Southern right whales (Eubalaena australis) were once widely distributed across the 3 ocean basins in the southern hemisphere: the South Atlantic, the Indian Ocean, and the South Pacific (Townsend 1935). Extensive coastal- and vessel-based whaling reduced their numbers to near extinction during the 19th century (Dawbin 1986; Du Pasquier 1986). During the period from late 1700s to early 1900s, an estimated 48 000 whales were taken in the South Atlantic, 37 200 in the South Pacific, and about 12 500 animals in the Indian Ocean (Dawbin 1986; Du Pasquier 1986; Best 1987). The pre-exploitation population size is estimated to have been between 55 000 and 70 000 throughout the southern hemisphere (IWC 2001), although this estimate is likely to be low given the incomplete catch history and a possible female-biased ratio in the catches (IWC 2001; Baker and Clapham 2004).

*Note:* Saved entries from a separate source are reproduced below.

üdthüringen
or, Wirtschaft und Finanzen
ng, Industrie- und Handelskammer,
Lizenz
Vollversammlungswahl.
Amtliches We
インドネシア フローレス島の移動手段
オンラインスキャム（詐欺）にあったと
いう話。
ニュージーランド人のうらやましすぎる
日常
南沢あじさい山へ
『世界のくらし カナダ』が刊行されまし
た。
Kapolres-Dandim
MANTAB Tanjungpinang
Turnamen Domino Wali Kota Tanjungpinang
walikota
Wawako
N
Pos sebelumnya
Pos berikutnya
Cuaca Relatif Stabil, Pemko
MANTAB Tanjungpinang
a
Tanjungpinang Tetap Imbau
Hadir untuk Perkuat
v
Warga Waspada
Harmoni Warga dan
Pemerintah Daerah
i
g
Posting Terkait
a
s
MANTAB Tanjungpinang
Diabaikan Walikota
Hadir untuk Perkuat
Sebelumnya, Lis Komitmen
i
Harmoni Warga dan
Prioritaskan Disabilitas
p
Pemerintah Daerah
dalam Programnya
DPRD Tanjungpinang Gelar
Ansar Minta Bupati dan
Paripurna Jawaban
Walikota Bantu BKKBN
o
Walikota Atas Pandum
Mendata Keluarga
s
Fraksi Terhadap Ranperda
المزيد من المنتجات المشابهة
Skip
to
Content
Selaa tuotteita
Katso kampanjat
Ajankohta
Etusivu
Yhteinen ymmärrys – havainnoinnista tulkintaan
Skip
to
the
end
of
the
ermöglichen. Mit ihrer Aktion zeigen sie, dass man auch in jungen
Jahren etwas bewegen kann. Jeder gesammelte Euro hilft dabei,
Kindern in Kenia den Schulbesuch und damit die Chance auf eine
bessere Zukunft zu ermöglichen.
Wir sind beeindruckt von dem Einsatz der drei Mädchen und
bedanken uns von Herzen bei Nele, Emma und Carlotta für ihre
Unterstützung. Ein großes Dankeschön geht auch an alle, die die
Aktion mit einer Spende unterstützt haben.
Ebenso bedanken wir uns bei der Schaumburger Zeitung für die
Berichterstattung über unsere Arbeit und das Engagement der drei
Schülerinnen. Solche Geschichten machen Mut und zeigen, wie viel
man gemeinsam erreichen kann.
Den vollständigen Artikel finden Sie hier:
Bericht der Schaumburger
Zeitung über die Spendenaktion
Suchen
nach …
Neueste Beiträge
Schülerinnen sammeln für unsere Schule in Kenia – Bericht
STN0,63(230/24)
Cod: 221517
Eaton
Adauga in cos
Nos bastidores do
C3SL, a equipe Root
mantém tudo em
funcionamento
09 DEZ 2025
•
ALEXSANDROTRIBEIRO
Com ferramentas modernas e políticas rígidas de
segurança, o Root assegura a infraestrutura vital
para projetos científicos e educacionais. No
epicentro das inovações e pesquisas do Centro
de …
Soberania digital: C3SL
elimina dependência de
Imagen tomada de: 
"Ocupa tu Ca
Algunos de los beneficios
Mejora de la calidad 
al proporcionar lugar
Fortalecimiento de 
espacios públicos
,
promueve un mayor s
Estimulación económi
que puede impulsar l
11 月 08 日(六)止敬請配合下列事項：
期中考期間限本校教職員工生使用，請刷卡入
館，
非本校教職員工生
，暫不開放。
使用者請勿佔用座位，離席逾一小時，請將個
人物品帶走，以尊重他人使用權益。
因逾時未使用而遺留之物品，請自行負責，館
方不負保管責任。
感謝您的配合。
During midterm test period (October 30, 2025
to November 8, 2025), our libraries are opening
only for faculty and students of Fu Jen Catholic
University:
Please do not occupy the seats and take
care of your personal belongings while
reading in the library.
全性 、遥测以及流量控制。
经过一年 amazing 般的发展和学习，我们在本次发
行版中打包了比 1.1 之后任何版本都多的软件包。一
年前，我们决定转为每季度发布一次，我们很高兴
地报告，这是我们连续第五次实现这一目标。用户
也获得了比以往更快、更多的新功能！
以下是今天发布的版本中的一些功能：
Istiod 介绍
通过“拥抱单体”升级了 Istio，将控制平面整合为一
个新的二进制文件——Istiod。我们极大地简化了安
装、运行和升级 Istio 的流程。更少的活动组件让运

Southern right whales occur in coastal waters for calving in winter months and tend to migrate offshore to feeding grounds during summer months. Migration patterns between winter calving and summer feeding grounds may be north–south (e.g., Australian calving ground to Southern Ocean and Antarctic Ocean feeding grounds, Bannister et al. 1997, 1999) as well as east–west movements (e.g., South Africa calving ground to Gough Island feeding grounds, Best et al. 1993). The International Whaling Commission has identified a number of calving grounds based on the distribution of current or historical sightings and catches (IWC 2001). Of the 11 winter calving grounds identified, 5 are showing signs of recovery: South Africa, Australia, Argentina, Brazil, and sub-Antarctic New Zealand (IWC 2001; Patenaude and Baker 2001; Groch et al. 2005).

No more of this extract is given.